*TASK TO CARRY OUT:* Your answer must consist of the records exactly as given, with no pictures included.

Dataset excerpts
☆ ☆ ☆
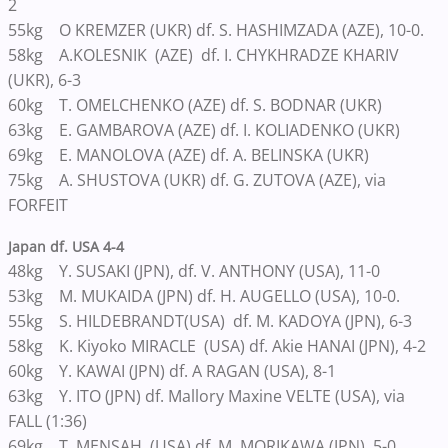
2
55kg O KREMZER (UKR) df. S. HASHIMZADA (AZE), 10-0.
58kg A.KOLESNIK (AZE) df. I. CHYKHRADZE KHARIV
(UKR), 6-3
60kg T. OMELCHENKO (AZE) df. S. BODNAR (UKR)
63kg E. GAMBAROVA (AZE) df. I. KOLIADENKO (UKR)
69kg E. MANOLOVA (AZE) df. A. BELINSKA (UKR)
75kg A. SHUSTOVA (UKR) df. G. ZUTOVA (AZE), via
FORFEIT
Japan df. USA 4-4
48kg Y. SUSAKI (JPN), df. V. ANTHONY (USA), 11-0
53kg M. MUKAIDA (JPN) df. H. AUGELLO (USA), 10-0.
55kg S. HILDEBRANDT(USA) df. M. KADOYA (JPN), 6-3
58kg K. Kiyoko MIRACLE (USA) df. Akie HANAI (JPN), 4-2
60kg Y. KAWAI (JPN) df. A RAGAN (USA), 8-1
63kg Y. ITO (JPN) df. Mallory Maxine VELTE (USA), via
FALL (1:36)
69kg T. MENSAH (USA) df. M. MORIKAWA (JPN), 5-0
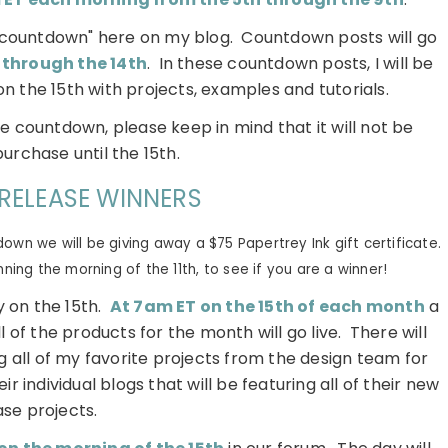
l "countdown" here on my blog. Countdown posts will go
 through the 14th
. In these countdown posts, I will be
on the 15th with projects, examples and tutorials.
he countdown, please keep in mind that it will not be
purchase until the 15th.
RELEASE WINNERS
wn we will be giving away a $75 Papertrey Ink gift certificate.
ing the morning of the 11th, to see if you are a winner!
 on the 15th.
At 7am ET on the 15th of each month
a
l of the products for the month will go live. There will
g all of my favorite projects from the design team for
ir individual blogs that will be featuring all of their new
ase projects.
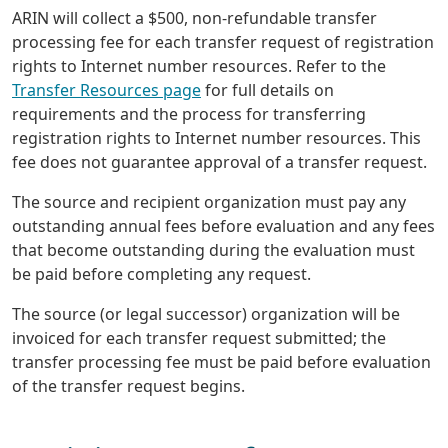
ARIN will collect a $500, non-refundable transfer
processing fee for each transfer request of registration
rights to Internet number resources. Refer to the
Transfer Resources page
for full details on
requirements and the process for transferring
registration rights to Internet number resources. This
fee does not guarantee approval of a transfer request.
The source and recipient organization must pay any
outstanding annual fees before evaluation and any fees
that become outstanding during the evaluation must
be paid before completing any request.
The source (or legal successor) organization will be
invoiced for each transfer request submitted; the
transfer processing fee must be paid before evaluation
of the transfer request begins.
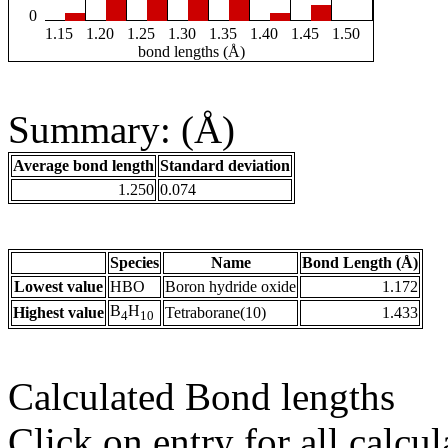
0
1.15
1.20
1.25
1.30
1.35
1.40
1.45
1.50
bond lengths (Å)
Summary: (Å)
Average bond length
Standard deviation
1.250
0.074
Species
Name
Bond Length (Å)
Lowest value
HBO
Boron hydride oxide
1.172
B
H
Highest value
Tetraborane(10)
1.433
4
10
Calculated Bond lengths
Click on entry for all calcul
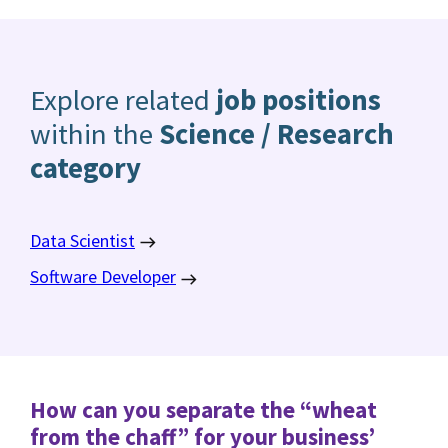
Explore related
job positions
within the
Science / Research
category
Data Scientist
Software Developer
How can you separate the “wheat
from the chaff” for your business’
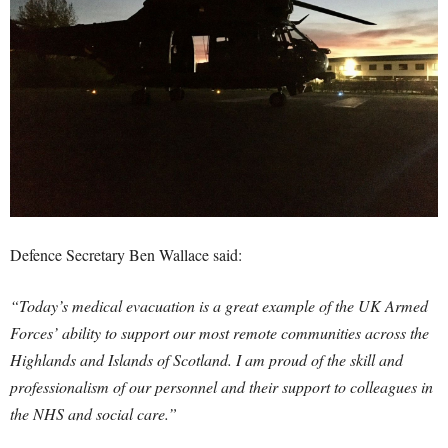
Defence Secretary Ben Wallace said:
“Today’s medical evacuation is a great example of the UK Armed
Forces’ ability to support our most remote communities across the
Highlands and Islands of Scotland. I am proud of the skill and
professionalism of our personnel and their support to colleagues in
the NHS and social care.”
☆ ☆ ☆
*ANSWER SPACE:*
2
55kg O KREMZER (UKR) df. S. HASHIMZADA (AZE), 10-0.
58kg A.KOLESNIK (AZE) df. I. CHYKHRADZE KHARIV
(UKR), 6-3
60kg T. OMELCHENKO (AZE) df. S. BODNAR (UKR)
63kg E. GAMBAROVA (AZE) df. I. KOLIADENKO (UKR)
69kg E. MANOLOVA (AZE) df. A. BELINSKA (UKR)
75kg A. SHUSTOVA (UKR) df. G. ZUTOVA (AZE), via
FORFEIT
Japan df. USA 4-4
48kg Y. SUSAKI (JPN), df. V. ANTHONY (USA), 11-0
53kg M. MUKAIDA (JPN) df. H. AUGELLO (USA), 10-0.
55kg S. HILDEBRANDT(USA) df. M. KADOYA (JPN), 6-3
58kg K. Kiyoko MIRACLE (USA) df. Akie HANAI (JPN), 4-2
60kg Y. KAWAI (JPN) df. A RAGAN (USA), 8-1
63kg Y. ITO (JPN) df. Mallory Maxine VELTE (USA), via
FALL (1:36)
69kg T. MENSAH (USA) df. M. MORIKAWA (JPN), 5-0
l "countdown" here on my blog. Countdown posts will go
 through the 14th
. In these countdown posts, I will be
on the 15th with projects, examples and tutorials.
he countdown, please keep in mind that it will not be
purchase until the 15th.
RELEASE WINNERS
wn we will be giving away a $75 Papertrey Ink gift certificate.
ing the morning of the 11th, to see if you are a winner!
 on the 15th.
At 7am ET on the 15th of each month
a
l of the products for the month will go live. There will
g all of my favorite projects from the design team for
ir individual blogs that will be featuring all of their new
ase projects.
ARIN will collect a $500, non-refundable transfer
processing fee for each transfer request of registration
rights to Internet number resources. Refer to the
Transfer Resources page
for full details on
requirements and the process for transferring
registration rights to Internet number resources. This
fee does not guarantee approval of a transfer request.
The source and recipient organization must pay any
outstanding annual fees before evaluation and any fees
that become outstanding during the evaluation must
be paid before completing any request.
The source (or legal successor) organization will be
invoiced for each transfer request submitted; the
transfer processing fee must be paid before evaluation
of the transfer request begins.
0
1.15
1.20
1.25
1.30
1.35
1.40
1.45
1.50
bond lengths (Å)
Summary: (Å)
Average bond length
Standard deviation
1.250
0.074
Species
Name
Bond Length (Å)
Lowest value
HBO
Boron hydride oxide
1.172
B
H
Highest value
Tetraborane(10)
1.433
4
10
Calculated Bond lengths
Click on entry for all calcul
Explore related
job positions
within the
Science / Research
category
Data Scientist
Software Developer
How can you separate the “wheat
from the chaff” for your business’
Defence Secretary Ben Wallace said:
“Today’s medical evacuation is a great example of the UK Armed
Forces’ ability to support our most remote communities across the
Highlands and Islands of Scotland. I am proud of the skill and
professionalism of our personnel and their support to colleagues in
the NHS and social care.”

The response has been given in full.